Homeland Security Secretary Alejandro Mayorkas fended off Republican attacks on his fiscal 2025 budget request Wednesday as he braced for a Senate impeachment trial next week.
Republicans on the House Homeland Security Appropriations Subcommittee tore into his $62.2 billion budget request at a morning hearing, saying it lacks the funding needed to shore up the U.S. southern border.
“This request is not serious,” said Subcommittee Chairman David Joyce, R-Ohio, who pointed to a proposed 7,500-bed cut in detention capacity and the lack of new funding for a border wall, among other concerns.
“This budget is not only full of gimmicks that mask the true cost of protecting the homeland, but it also fails to address the policy-driven crisis that continues at the border,” Joyce said.
The public grilling — and a similar one Senate appropriators held Wednesday afternoon — comes a week before House leaders plan to deliver articles of impeachment against Mayorkas to the Senate for a trial. The House adopted two impeachment articles in February, alleging “willful and systemic refusal to comply with the law” and “breach of public trust” on a 214-213 vote.
[House delays sending Mayorkas impeachment to Senate]
But Mayorkas — the first Cabinet secretary to be impeached in more than a century — stood his ground and fired back at Congress for not passing a bipartisan immigration plan that was initially part of a Senate war funding and border package.
“Only Congress can fix our broken and outdated system,” Mayorkas said. “And only Congress can address our need for more border patrol agents, asylum officers and immigration judges, facilities and technologies.”

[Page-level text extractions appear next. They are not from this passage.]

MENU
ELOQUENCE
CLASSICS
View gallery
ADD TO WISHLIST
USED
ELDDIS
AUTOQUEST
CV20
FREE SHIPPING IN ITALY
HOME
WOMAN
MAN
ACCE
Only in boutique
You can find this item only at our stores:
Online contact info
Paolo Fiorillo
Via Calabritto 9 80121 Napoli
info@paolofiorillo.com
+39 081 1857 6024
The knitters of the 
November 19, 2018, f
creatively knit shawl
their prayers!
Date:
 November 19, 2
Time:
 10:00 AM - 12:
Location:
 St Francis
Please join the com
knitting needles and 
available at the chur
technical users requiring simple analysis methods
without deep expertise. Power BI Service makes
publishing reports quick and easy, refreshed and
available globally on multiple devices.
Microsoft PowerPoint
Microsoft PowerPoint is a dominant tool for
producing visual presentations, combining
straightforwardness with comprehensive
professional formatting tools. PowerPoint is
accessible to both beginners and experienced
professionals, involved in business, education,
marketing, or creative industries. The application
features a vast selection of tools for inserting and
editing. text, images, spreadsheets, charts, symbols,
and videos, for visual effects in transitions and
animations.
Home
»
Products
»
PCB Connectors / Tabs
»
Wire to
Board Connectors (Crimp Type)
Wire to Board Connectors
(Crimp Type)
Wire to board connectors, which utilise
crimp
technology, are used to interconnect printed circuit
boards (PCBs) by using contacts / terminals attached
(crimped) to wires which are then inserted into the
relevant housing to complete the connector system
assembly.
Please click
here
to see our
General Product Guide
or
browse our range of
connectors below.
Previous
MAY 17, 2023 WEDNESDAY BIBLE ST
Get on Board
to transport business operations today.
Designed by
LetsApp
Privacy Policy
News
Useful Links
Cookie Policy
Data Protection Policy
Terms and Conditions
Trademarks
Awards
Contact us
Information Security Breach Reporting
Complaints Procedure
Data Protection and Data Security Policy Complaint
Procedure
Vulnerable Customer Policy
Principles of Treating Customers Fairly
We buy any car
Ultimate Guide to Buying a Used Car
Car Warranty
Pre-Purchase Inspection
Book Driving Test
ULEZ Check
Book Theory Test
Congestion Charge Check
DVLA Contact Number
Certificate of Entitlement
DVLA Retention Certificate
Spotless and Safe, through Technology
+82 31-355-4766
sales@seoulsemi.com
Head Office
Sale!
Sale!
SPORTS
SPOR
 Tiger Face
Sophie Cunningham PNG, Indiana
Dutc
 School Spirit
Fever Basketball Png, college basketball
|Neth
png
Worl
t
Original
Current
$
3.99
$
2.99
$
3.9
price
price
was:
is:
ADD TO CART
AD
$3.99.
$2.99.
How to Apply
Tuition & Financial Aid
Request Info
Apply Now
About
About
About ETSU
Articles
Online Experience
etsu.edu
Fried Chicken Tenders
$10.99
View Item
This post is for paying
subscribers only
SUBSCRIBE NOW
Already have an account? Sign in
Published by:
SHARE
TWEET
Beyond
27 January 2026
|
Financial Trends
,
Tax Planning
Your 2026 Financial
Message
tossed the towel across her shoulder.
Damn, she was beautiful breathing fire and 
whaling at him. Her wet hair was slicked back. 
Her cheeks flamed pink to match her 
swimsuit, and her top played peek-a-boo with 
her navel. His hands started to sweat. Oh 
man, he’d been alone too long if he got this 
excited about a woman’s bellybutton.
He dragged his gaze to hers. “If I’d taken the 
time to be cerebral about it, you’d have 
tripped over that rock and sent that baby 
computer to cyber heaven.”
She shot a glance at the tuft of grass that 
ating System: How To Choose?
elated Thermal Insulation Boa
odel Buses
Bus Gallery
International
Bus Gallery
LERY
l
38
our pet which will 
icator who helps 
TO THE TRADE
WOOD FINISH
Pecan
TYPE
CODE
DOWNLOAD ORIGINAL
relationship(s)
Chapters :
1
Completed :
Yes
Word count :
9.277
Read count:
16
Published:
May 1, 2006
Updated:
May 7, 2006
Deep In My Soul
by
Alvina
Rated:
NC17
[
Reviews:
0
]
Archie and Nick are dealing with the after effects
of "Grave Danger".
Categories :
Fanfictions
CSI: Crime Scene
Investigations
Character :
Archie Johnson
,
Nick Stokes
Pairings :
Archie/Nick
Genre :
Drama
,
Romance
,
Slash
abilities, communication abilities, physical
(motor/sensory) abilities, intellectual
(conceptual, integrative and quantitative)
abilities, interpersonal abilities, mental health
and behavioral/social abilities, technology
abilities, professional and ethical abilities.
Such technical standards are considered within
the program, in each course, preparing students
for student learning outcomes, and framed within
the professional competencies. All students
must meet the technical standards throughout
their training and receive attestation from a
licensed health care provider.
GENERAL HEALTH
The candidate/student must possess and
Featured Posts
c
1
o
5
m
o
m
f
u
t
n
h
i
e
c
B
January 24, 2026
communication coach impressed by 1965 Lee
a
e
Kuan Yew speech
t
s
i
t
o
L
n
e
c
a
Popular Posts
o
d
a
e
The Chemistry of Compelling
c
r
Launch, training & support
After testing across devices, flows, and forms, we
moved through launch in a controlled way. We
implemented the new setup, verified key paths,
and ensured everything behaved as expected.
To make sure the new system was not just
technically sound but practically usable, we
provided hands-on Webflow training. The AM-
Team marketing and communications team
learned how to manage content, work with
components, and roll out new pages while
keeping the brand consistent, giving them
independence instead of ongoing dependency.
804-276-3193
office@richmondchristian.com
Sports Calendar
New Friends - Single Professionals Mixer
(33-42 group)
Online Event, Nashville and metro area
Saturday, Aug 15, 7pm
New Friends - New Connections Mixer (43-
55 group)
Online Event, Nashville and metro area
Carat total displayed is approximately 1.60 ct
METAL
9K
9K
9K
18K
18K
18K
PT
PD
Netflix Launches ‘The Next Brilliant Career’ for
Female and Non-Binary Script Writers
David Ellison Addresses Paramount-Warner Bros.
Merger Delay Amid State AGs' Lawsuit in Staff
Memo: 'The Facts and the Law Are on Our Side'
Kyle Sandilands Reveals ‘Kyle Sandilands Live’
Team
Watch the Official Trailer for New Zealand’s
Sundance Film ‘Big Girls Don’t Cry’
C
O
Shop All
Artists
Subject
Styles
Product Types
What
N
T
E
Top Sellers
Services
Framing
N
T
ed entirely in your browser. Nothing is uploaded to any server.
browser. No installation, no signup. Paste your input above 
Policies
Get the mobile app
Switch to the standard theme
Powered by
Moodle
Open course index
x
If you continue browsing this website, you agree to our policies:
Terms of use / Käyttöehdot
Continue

Mayorkas also faulted Congress for passing fiscal 2024 appropriations nearly six months late. The spending package for his department “was enacted too late to implement an appreciable hiring surge,” he said, and cut “much-needed support for cities dealing with migrant-related challenges and critical research and development funding, the compounding effects of which our department will feel for years.”
‘Needs to end yesterday’
The criticism followed the embattled secretary to a Senate Homeland Security Appropriations Subcommittee hearing hours later, where senators from both parties agreed the proposed budget does not provide enough money to secure the border.
Sen. Jon Tester, D-Mont., who is locked in a tight reelection race this fall, slammed “illegal immigration” at the border, saying it “needs to end and needs to end yesterday.”
And the panel’s ranking Republican, Alabama Sen. Katie Britt, said the department’s budget plan does not follow the model of this year’s appropriations law “and instead repeats the same mistakes of his previous budget request.”
[Senate Republicans preview fight over Mayorkas impeachment]
Others used the hearing to delve into various policy concerns about the sprawling department, which also oversees the Coast Guard. Sen. Lisa Murkowski, R-Alaska, for example, complained about a lack of Coast Guard resources in the Arctic.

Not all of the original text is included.